Garrett’s academic studies ground his personal conundrum in a scientific one: that of Schrödinger’s cat. In 1935, the Austrian physicist Erwin Schrödinger conducted an experiment that proposed a dual reality in which a single cat could be at once dead and alive. Two decades later, the physicist Hugh Everett similarly postulated, in his “Many-Worlds Interpretation,” that “all possible future histories are real.” Unobserved, a Daphne could be one of many hypothetical entities, but once Garrett observes a particular iteration of her, the other possibilities collapse. According to the parallel-universe paradox, two Daphnes cannot meet. But whether they know of each other is, enticingly, unclear.
Brett’s novel is a rare page turner that avoids the obvious traps. These girls are their decade personified, multifaceted and difficult, but then so is Garrett, with his troubled past, his acid-fueled musings, his ambient lust — all woven together effortlessly, without excessive mysticism or nostalgia. In fact we’re so immersed in his adventure that we go long stretches without encountering a single Daphne. In these gaps I found myself taking stock of that era in American history: As hopeless as it all seems to us now, in hindsight — the assassinations, Vietnam, the riots — people were still buoyant with hope, for realities other than theirs. Perhaps “what-ifs” are the root of change.

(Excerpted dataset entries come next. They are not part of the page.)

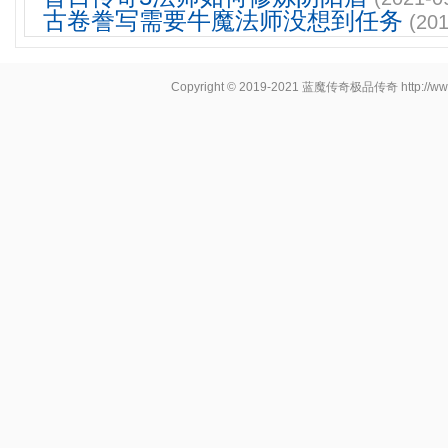
古卷誊写需要牛魔法师没想到任务
(201
Copyright © 2019-2021
蓝魔传奇极品传奇
http://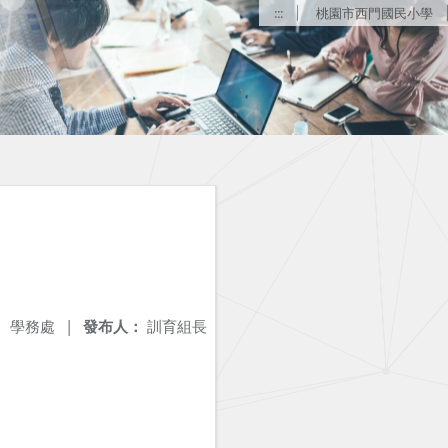
:::
桃園市西門國民小學
：
學務處
|
發布人：
訓育組長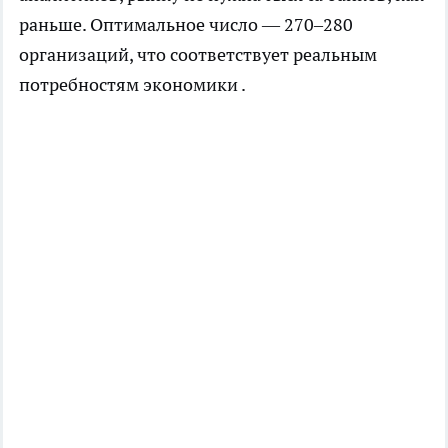
раньше. Оптимальное число — 270–280
организаций, что соответствует реальным
потребностям экономики .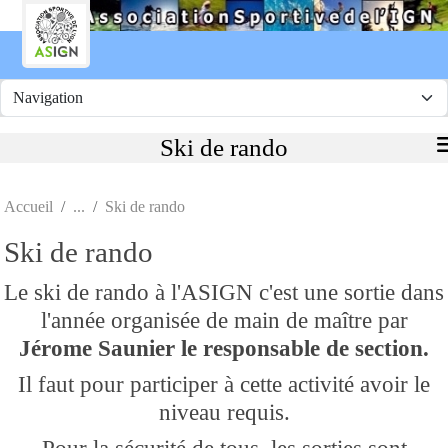
Panneau de gestion des cookies
Ski de rando
Accueil
Ski de rando
Ski de rando
Le ski de rando à l'ASIGN c'est une sortie dans
l'année organisée de main de maître par
Jérome Saunier le responsable de section.
Il faut pour participer à cette activité avoir le
niveau requis.
Pour la sécurité de tous, les sorties sont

While spellbound by Brett’s clean prose and obvious intellect, I finished the book wondering if the follow-through was as masterful as the setup. Or had I simply become one of Garrett’s students? Bored with his “prosaic,” “stifling” syllabus, he presents the four-Daphnes problem to his psychology class as a way of exploring “consciousness expansion,” and suddenly, the book reads as a smitten teacher’s stimulating thought exercise that can have no satisfactory outcome. I could have done without many of the metaphors for the Schrödinger girls — “each in her own perfect, iridescent-transparent bubble,” each “a refracted ray of light,” each one of “the many phases of the moon” — their differences gratuitously reiterated when I already knew them well. The prose at times struck me as whimsical (“Art, myth and science presided over the mystery together. Are they really different?”), if not logically faulty (wouldn’t Garrett have known that nothing in quantum mechanics scales beyond the size of the atom?). But perhaps any more rigor would ruin the story’s essence, one that starts with Garrett in a bookstore, listening to a mother read Lewis Carroll’s chapter “Down the Rabbit-Hole.” So why not let Garrett indulge a little? His pursuit is maddening, because it should be. But the more impossible his reality becomes, the greater the potential for, as the professor says, “transcendence.”